### [AVAILABLE DATA]
»»

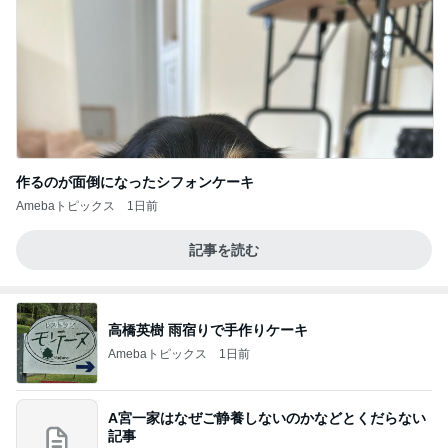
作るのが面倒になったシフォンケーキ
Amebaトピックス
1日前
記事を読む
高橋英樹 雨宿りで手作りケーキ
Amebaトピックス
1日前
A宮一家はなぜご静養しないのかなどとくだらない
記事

««
»»

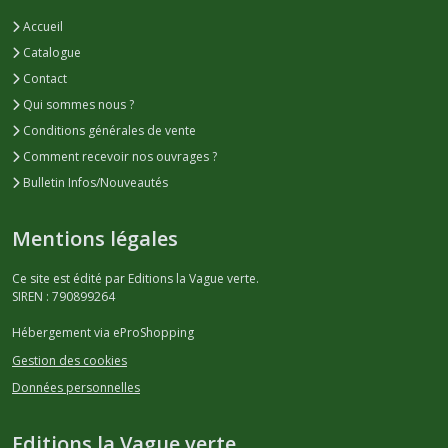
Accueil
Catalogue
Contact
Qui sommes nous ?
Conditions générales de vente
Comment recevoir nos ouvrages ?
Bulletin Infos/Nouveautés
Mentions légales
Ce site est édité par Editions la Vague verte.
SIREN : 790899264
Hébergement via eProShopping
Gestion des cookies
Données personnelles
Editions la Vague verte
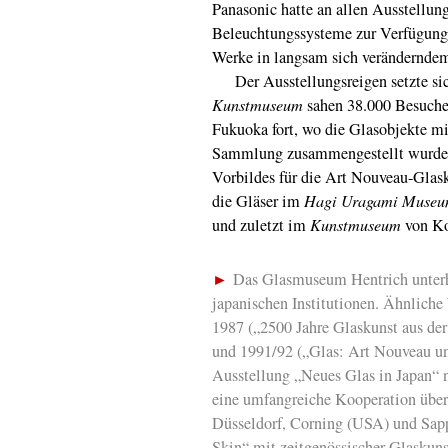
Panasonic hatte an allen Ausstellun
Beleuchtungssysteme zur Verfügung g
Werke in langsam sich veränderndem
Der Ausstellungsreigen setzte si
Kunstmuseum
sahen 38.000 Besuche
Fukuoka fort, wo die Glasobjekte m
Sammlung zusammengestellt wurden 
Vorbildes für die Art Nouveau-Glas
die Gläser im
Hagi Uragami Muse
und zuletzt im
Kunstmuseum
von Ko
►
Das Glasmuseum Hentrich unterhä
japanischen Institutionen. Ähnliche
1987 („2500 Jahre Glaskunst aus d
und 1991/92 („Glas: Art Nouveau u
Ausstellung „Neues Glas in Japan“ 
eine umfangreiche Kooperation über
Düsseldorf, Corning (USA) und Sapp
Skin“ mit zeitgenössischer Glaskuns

««

### [WHAT IS BEING ASKED]
From the entries above, copy exactly the lines starting at the one with "Conditions générales de vente" and stopping at the one with "mit zeitgenössischer Glaskuns", keeping both ends. Drop the pictures.

### [EXPECTED ANSWER]
Conditions générales de vente
Comment recevoir nos ouvrages ?
Bulletin Infos/Nouveautés
Mentions légales
Ce site est édité par Editions la Vague verte.
SIREN : 790899264
Hébergement via eProShopping
Gestion des cookies
Données personnelles
Editions la Vague verte
Panasonic hatte an allen Ausstellun
Beleuchtungssysteme zur Verfügung g
Werke in langsam sich veränderndem
Der Ausstellungsreigen setzte si
Kunstmuseum
sahen 38.000 Besuche
Fukuoka fort, wo die Glasobjekte m
Sammlung zusammengestellt wurden 
Vorbildes für die Art Nouveau-Glas
die Gläser im
Hagi Uragami Muse
und zuletzt im
Kunstmuseum
von Ko
►
Das Glasmuseum Hentrich unterhä
japanischen Institutionen. Ähnliche
1987 („2500 Jahre Glaskunst aus d
und 1991/92 („Glas: Art Nouveau u
Ausstellung „Neues Glas in Japan“ 
eine umfangreiche Kooperation über
Düsseldorf, Corning (USA) und Sapp
Skin“ mit zeitgenössischer Glaskuns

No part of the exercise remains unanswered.